A few weeks ago I met a boy brought to our toddler group by his grandmother. I found myself describing this boy to my co-workers as "a boy who does not know how to play".

He went to the table with the Duplo pieces and started sweeping everything off the table until some mothers stopped him.

Then he saw the jigsaws. All he wanted to do was remove the pieces from the board and throw them on the floor.

I took a few pieces of Duplo and approached him, showing him how to play with them. His grandmother quickly told me, "He knows. He has those at home."

Later on I asked, "Has he got brothers and sisters?"

"Yes!" grandmother said, "Five," and then continued, "Five brothers and five sisters." In fact the mother has just had another baby.

We do not probe when they come to us. But they look like they have come from the Horn of Africa where there is still the practice of large families.

The poor boy ended being held on to by the grandmother for the rest of the session to keep him out of trouble. I said she must bring him back again so that he could learn to play. Unfortunately I've not seen them again.

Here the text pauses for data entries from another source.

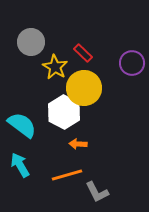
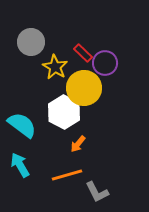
purple circle: moved 27 px left
orange arrow: rotated 54 degrees counterclockwise
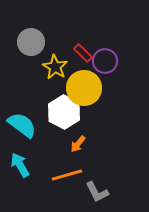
purple circle: moved 2 px up
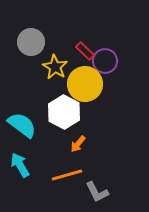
red rectangle: moved 2 px right, 2 px up
yellow circle: moved 1 px right, 4 px up
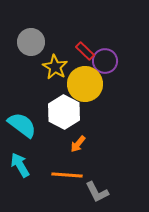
orange line: rotated 20 degrees clockwise
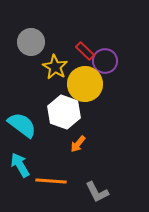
white hexagon: rotated 8 degrees counterclockwise
orange line: moved 16 px left, 6 px down
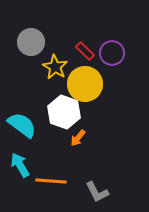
purple circle: moved 7 px right, 8 px up
orange arrow: moved 6 px up
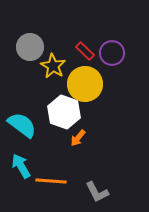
gray circle: moved 1 px left, 5 px down
yellow star: moved 2 px left, 1 px up
cyan arrow: moved 1 px right, 1 px down
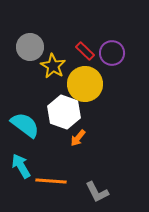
cyan semicircle: moved 3 px right
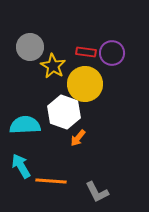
red rectangle: moved 1 px right, 1 px down; rotated 36 degrees counterclockwise
cyan semicircle: rotated 40 degrees counterclockwise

Some people think that educating girls is a waste of money. I know many families who stinge and save to put their sons in private schools. The girls? Well, any state school would do. (Of course they do tell me that it is a good state school. But somehow not good enough for the brother/s.)

My late father used to say with great pride that he held no such prejudice and made sure we all had ample basic schooling. Thank God for that.

Others think that my doing a PhD was a waste as I am not using it for any financial gain.

I am blessed to have had a good education. Yet I believe that just because I am well educated it does not mean that I must make some grand sums of money from that fact.

Rather, having an education has given me the choice. I could have chosen to return to a lucrative career. It is a choice that this mother of eleven or the Sharon Matthews's of the world probably do not have.

Much (not all) of this world's ills could be alleviated if only women, and especially young women, could be empowered. And the best way to empower them -- whether or not they then choose to be full-time mothers or career women -- is to educate them so that they could have a choice.

If all else fails, their children could expect to have some better parenting input.